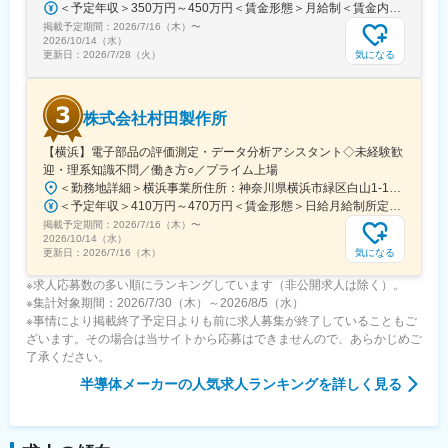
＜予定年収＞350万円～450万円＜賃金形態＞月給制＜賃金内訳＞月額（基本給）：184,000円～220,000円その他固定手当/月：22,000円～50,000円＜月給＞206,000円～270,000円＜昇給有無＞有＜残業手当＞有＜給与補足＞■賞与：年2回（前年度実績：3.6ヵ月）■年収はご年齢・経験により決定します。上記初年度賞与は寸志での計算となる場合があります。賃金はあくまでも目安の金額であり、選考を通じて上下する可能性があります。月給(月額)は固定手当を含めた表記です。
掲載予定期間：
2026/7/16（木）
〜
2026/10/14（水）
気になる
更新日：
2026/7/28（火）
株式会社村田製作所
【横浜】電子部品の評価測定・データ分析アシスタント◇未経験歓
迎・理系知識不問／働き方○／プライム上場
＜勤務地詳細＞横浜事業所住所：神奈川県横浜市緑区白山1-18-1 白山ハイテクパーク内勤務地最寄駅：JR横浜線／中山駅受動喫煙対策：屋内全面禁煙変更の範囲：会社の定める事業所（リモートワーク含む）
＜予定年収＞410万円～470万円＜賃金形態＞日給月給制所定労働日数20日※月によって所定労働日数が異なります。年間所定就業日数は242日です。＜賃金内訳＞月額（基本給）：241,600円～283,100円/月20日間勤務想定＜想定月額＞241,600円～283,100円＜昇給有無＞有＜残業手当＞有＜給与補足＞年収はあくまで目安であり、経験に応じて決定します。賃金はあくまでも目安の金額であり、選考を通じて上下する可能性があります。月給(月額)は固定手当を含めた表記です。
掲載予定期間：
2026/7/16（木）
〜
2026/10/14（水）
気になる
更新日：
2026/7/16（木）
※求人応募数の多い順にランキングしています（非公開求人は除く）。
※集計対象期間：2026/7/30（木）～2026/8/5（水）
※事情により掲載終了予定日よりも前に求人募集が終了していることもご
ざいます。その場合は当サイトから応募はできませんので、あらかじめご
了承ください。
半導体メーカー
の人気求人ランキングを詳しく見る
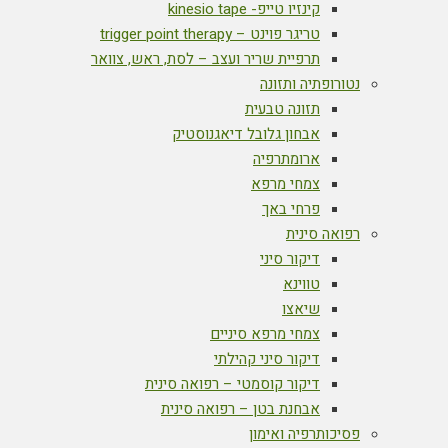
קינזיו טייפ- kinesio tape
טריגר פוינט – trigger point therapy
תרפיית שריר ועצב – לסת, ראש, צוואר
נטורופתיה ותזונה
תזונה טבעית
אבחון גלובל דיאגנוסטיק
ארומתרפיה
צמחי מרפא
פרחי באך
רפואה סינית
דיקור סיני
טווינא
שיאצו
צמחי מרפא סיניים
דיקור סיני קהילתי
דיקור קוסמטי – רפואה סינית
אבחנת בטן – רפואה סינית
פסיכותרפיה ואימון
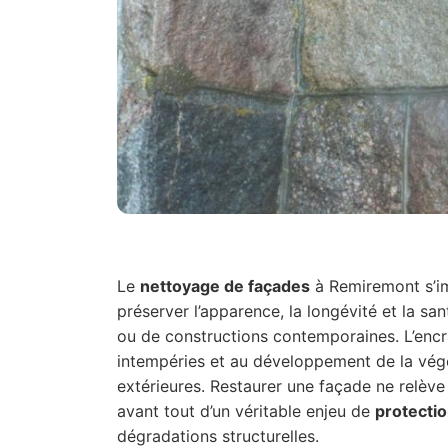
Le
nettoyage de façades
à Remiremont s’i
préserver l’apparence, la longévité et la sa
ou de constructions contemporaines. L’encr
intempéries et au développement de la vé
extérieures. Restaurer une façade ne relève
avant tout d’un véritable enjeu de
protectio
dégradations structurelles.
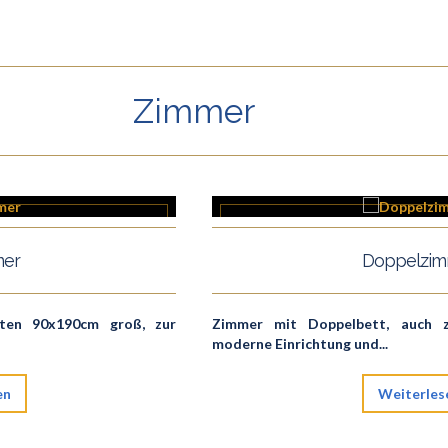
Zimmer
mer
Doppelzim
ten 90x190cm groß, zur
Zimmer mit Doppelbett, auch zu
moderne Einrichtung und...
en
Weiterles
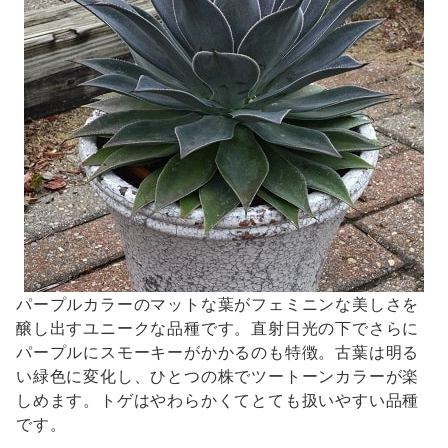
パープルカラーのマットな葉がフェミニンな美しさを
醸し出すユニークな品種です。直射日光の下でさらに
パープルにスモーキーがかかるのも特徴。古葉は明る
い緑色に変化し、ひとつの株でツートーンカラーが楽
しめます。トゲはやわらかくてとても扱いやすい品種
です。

- [Required work] Reproduce all the material exactly, omitting images.

- [Solution to this problem]
＜予定年収＞350万円～450万円＜賃金形態＞月給制＜賃金内訳＞月額（基本給）：184,000円～220,000円その他固定手当/月：22,000円～50,000円＜月給＞206,000円～270,000円＜昇給有無＞有＜残業手当＞有＜給与補足＞■賞与：年2回（前年度実績：3.6ヵ月）■年収はご年齢・経験により決定します。上記初年度賞与は寸志での計算となる場合があります。賃金はあくまでも目安の金額であり、選考を通じて上下する可能性があります。月給(月額)は固定手当を含めた表記です。
掲載予定期間：
2026/7/16（木）
〜
2026/10/14（水）
気になる
更新日：
2026/7/28（火）
株式会社村田製作所
【横浜】電子部品の評価測定・データ分析アシスタント◇未経験歓
迎・理系知識不問／働き方○／プライム上場
＜勤務地詳細＞横浜事業所住所：神奈川県横浜市緑区白山1-18-1 白山ハイテクパーク内勤務地最寄駅：JR横浜線／中山駅受動喫煙対策：屋内全面禁煙変更の範囲：会社の定める事業所（リモートワーク含む）
＜予定年収＞410万円～470万円＜賃金形態＞日給月給制所定労働日数20日※月によって所定労働日数が異なります。年間所定就業日数は242日です。＜賃金内訳＞月額（基本給）：241,600円～283,100円/月20日間勤務想定＜想定月額＞241,600円～283,100円＜昇給有無＞有＜残業手当＞有＜給与補足＞年収はあくまで目安であり、経験に応じて決定します。賃金はあくまでも目安の金額であり、選考を通じて上下する可能性があります。月給(月額)は固定手当を含めた表記です。
掲載予定期間：
2026/7/16（木）
〜
2026/10/14（水）
気になる
更新日：
2026/7/16（木）
※求人応募数の多い順にランキングしています（非公開求人は除く）。
※集計対象期間：2026/7/30（木）～2026/8/5（水）
※事情により掲載終了予定日よりも前に求人募集が終了していることもご
ざいます。その場合は当サイトから応募はできませんので、あらかじめご
了承ください。
半導体メーカー
の人気求人ランキングを詳しく見る
קינזיו טייפ- kinesio tape
טריגר פוינט – trigger point therapy
תרפיית שריר ועצב – לסת, ראש, צוואר
נטורופתיה ותזונה
תזונה טבעית
אבחון גלובל דיאגנוסטיק
ארומתרפיה
צמחי מרפא
פרחי באך
רפואה סינית
דיקור סיני
טווינא
שיאצו
צמחי מרפא סיניים
דיקור סיני קהילתי
דיקור קוסמטי – רפואה סינית
אבחנת בטן – רפואה סינית
פסיכותרפיה ואימון
Le
nettoyage de façades
à Remiremont s’i
préserver l’apparence, la longévité et la sa
ou de constructions contemporaines. L’encr
intempéries et au développement de la vé
extérieures. Restaurer une façade ne relève
avant tout d’un véritable enjeu de
protectio
dégradations structurelles.
Zimmer
mer
Doppelzim
ten 90x190cm groß, zur
Zimmer mit Doppelbett, auch zu
moderne Einrichtung und...
en
Weiterles
パープルカラーのマットな葉がフェミニンな美しさを
醸し出すユニークな品種です。直射日光の下でさらに
パープルにスモーキーがかかるのも特徴。古葉は明る
い緑色に変化し、ひとつの株でツートーンカラーが楽
しめます。トゲはやわらかくてとても扱いやすい品種
です。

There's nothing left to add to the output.